2019年築の住友不動産新宿セントラルパークタワーは、2025年時点で築6年。マンションの資産価値は一般に築年数の経過とともに逓減しますが、この物件が置かれているのは新宿区相場が**直近1年で8.65%上昇**する強い局面です。
築浅かつ相場上昇局面という組み合わせは、資産価値の観点で理想的なポジション。築年数による下押し圧力よりも、エリア相場の上昇力が上回る状況にあると考えられます。
新宿区の坪単価は、竣工年である2019年に約342.8万円/坪(3,427,744円)でした。それが2025年には約469.9万円/坪まで上昇しており、**この6年間で約37%の上昇**にあたります。
つまり、竣工から現在までのあいだにエリア相場そのものが大きく水準を切り上げているため、築年数の経過を考慮しても、実質的な資産価値はむしろ高まっている可能性が高いといえます。築古化によるマイナスを、エリア需要の伸びが十分に補っている構図です。
西新宿エリアの最大の強みは、新宿駅への近接性です。JR・私鉄・地下鉄が集中する新宿は、国内屈指のターミナル。ここへ徒歩圏・近接圏でアクセスできる立地は、住宅需要と投資需要の双方を強力に引き寄せます。
加えて、新宿駅周辺では大規模な再開発が継続的に進行しており、街の価値そのものが更新され続けています。こうした再開発期待は、周辺マンション相場の下支え・押し上げ要因として機能します。新宿区の相場が5年で9.13%、直近1年で8.65%と上昇している背景には、こうしたエリアのポテンシャルがあります。
新宿区の中でも西新宿は、オフィス集積・商業機能・緑地(新宿中央公園)が三拍子そろった希少なエリアです。職住近接を求める層にとっての魅力が高く、賃貸需要も安定しています。
将来性の面でも、都心回帰の潮流と再開発の継続を踏まえれば、西新宿の立地優位性は当面揺るがないと見るのが自然です。相場のボラティリティはあっても、長期で見れば需要の裏付けが強いエリアだといえます。
ここで、新宿区のエリア相場を用いた参考リターンを試算します。2020年の坪単価は約359.8万円/坪(3,597,914円)、2025年は約469.9万円/坪(4,699,119円)。この5年間の値上がり率は**30.6%**に達します。
なお、この試算はあくまで新宿区のエリア相場に基づく参考値であり、住友不動産新宿セントラルパークタワーそのものの実際の売買損益ではありません。とはいえ、同エリアに立地する築浅タワーの資産価値の動きを掴むうえで、有力な目安になります。
坪単価ベースの差益は**約110万円/坪**(1,101,205円)。仮に専有面積が広めの住戸であれば、この差額は坪数に比例して膨らみます。たとえば30坪の住戸なら、単純計算で坪あたり110万円×30坪=3,300万円規模の含み益に相当する計算です。
5年間で3割の上昇は、株式や他の資産クラスと比べても遜色のないパフォーマンスです。都心の実需に支えられたマンション相場が、資産形成の器として機能してきたことを示しています。
現在の坪単価約469.9万円は、データ上の最高値圏です。すでに保有している人にとっては、含み益を確定できる**売り時**の条件が整っているといえます。一方、これから購入する人にとっては高値づかみのリスクも意識すべき水準ですが、相場に上昇の勢いが残っているため、判断は上昇持続性の見極めにかかっています。
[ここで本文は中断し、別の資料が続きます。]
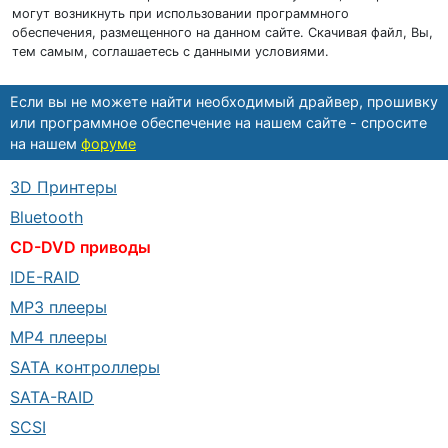
могут возникнуть при использовании программного
обеспечения, размещенного на данном сайте. Скачивая файл, Вы,
тем самым, соглашаетесь с данными условиями.
Если вы не можете найти необходимый драйвер, прошивку
или программное обеспечение на нашем сайте - спросите
на нашем
форуме
3D Принтеры
Bluetooth
CD-DVD приводы
IDE-RAID
MP3 плееры
MP4 плееры
SATA контроллеры
SATA-RAID
SCSI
直近1年の8.65%という上昇率は、5年騰落率9.13%とほぼ同水準を単年で叩き出した数字です。裏を返せば、上昇ペースが急加速している状態であり、この勢いが今後もそのまま続くと単純に見込むのは慎重さが必要です。都心マンションの上昇トレンドは継続する可能性が高いものの、伸び率は徐々に鈍化していくシナリオも想定しておくべきでしょう。
現在の水準がデータ上の高値圏である以上、ピークアウト(天井到達後の反落)リスクはゼロではありません。過去、新宿区の相場も2009年や2011年、2021年に前年割れを経験しています。ただし、いずれも一時的な調整にとどまり、その後は上昇に転じてきました。
資産価値を見極めるうえで重要なのは、短期の値動きではなく、西新宿の立地優位性・再開発・賃貸需要という**需要の構造的な強さ**です。これらが健在である限り、仮に短期調整が入っても中長期では底堅く推移すると考えられます。
含み益の確定を優先し、高値圏の今こそ売却するという判断は合理的です。5年で30.6%という参考リターンは、十分な成果といえます。一方で、築浅タワーというアドバンテージと西新宿の将来性を踏まえれば、長期保有によってさらなる上昇と安定した賃貸需要を取り込む戦略も有効です。
結論として、**「利益確定を急ぐなら売り、資産の質と将来性を重視するなら保有継続」**というのが現時点での合理的な判断軸です。いずれにせよ、自身の保有目的とライフプランに照らして、現在の相場水準を冷静に評価することが最善の一手になります。